EXERCISE INPUTS:
● ● ● ●
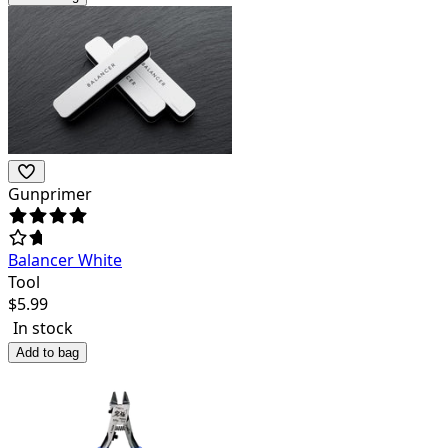
Gunprimer
Balancer White
Tool
$
5.99
In stock
Add to bag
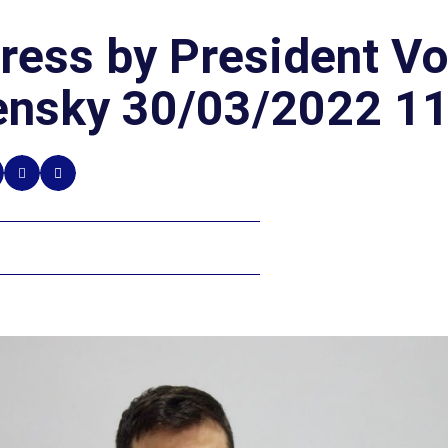
ress by President V
ensky 30/03/2022 11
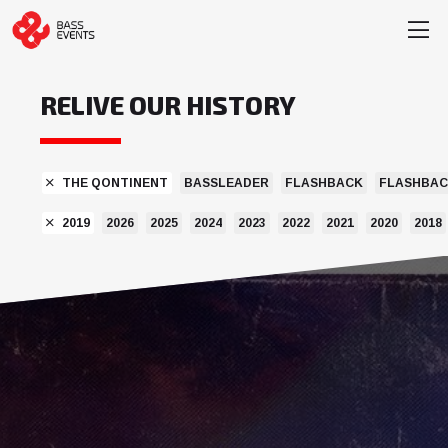
RELIVE OUR HISTORY
THE QONTINENT
BASSLEADER
FLASHBACK
FLASHBAC
2019
2026
2025
2024
2023
2022
2021
2020
2018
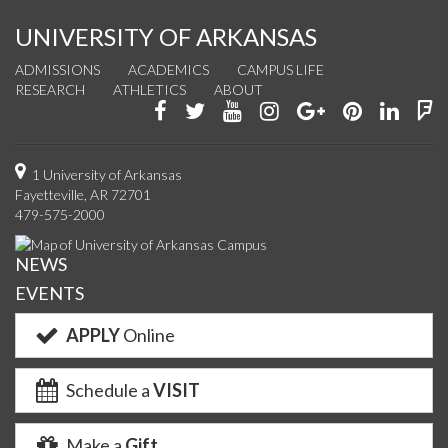
UNIVERSITY OF ARKANSAS
ADMISSIONS
ACADEMICS
CAMPUS LIFE
RESEARCH
ATHLETICS
ABOUT
Like
Follow
Watch
See
Connect
Join
Conn
F
us
us
us
us
with
us
with
u
on
on
on
on
us
on
us
o
1 University of Arkansas
Fayetteville, AR 72701
Facebook
Twitter
YouTube
Instagram
on
Pinterest
on
F
479-575-2000
Google+
Linke
NEWS
EVENTS
APPLY
Online
Schedule a
VISIT
Make a
Gift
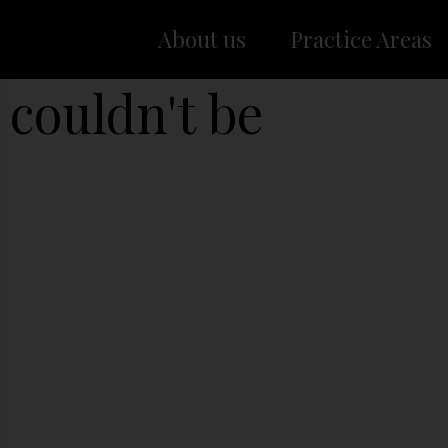
About us
Practice Areas
 couldn't be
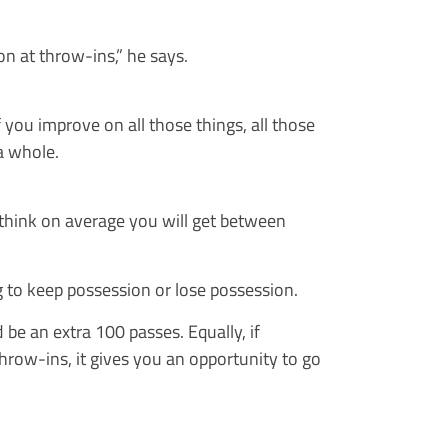
on at throw-ins,” he says.
 you improve on all those things, all those
a whole.
 I think on average you will get between
 to keep possession or lose possession.
d be an extra 100 passes. Equally, if
hrow-ins, it gives you an opportunity to go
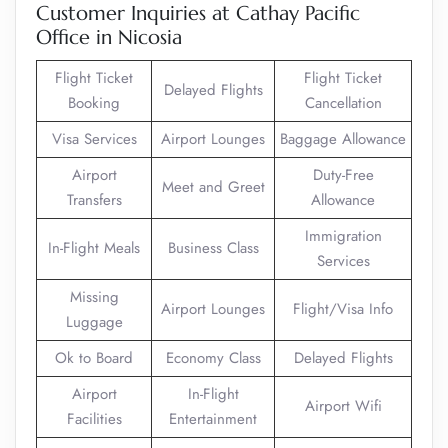
Customer Inquiries at Cathay Pacific
Office in Nicosia
Flight Ticket
Flight Ticket
Delayed Flights
Booking
Cancellation
Visa Services
Airport Lounges
Baggage Allowance
Airport
Duty-Free
Meet and Greet
Transfers
Allowance
Immigration
In-Flight Meals
Business Class
Services
Missing
Airport Lounges
Flight/Visa Info
Luggage
Ok to Board
Economy Class
Delayed Flights
Airport
In-Flight
Airport Wifi
Facilities
Entertainment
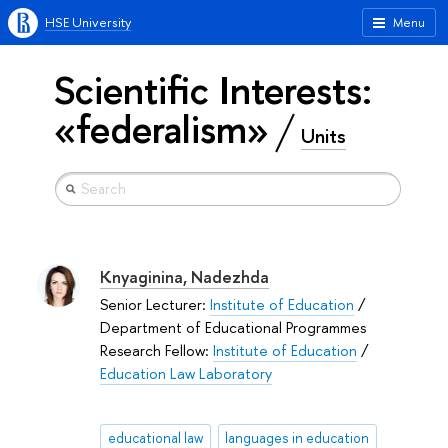
HSE University
Menu
Scientific Interests:
«federalism»
Units
Knyaginina, Nadezhda
Senior Lecturer:
Institute of Education
/
Department of Educational Programmes
Research Fellow:
Institute of Education
/
Education Law Laboratory
educational law
languages in education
● ● ● ●
ACTIVITY: Every line of the listing is to be repeated exactly, and the pictures are to be dropped.

TASK ANSWER:
Gunprimer
Balancer White
Tool
$
5.99
In stock
Add to bag
ress by President V
ensky 30/03/2022 11
RELIVE OUR HISTORY
THE QONTINENT
BASSLEADER
FLASHBACK
FLASHBAC
2019
2026
2025
2024
2023
2022
2021
2020
2018
UNIVERSITY OF ARKANSAS
ADMISSIONS
ACADEMICS
CAMPUS LIFE
RESEARCH
ATHLETICS
ABOUT
Like
Follow
Watch
See
Connect
Join
Conn
F
us
us
us
us
with
us
with
u
on
on
on
on
us
on
us
o
1 University of Arkansas
Fayetteville, AR 72701
Facebook
Twitter
YouTube
Instagram
on
Pinterest
on
F
479-575-2000
Google+
Linke
NEWS
EVENTS
APPLY
Online
Schedule a
VISIT
Make a
Gift
About us
Practice Areas
 couldn't be
on at throw-ins,” he says.
 you improve on all those things, all those
a whole.
 I think on average you will get between
 to keep possession or lose possession.
d be an extra 100 passes. Equally, if
hrow-ins, it gives you an opportunity to go
Customer Inquiries at Cathay Pacific
Office in Nicosia
Flight Ticket
Flight Ticket
Delayed Flights
Booking
Cancellation
Visa Services
Airport Lounges
Baggage Allowance
Airport
Duty-Free
Meet and Greet
Transfers
Allowance
Immigration
In-Flight Meals
Business Class
Services
Missing
Airport Lounges
Flight/Visa Info
Luggage
Ok to Board
Economy Class
Delayed Flights
Airport
In-Flight
Airport Wifi
Facilities
Entertainment
HSE University
Menu
Scientific Interests:
«federalism»
Units
Knyaginina, Nadezhda
Senior Lecturer:
Institute of Education
/
Department of Educational Programmes
Research Fellow:
Institute of Education
/
Education Law Laboratory
educational law
languages in education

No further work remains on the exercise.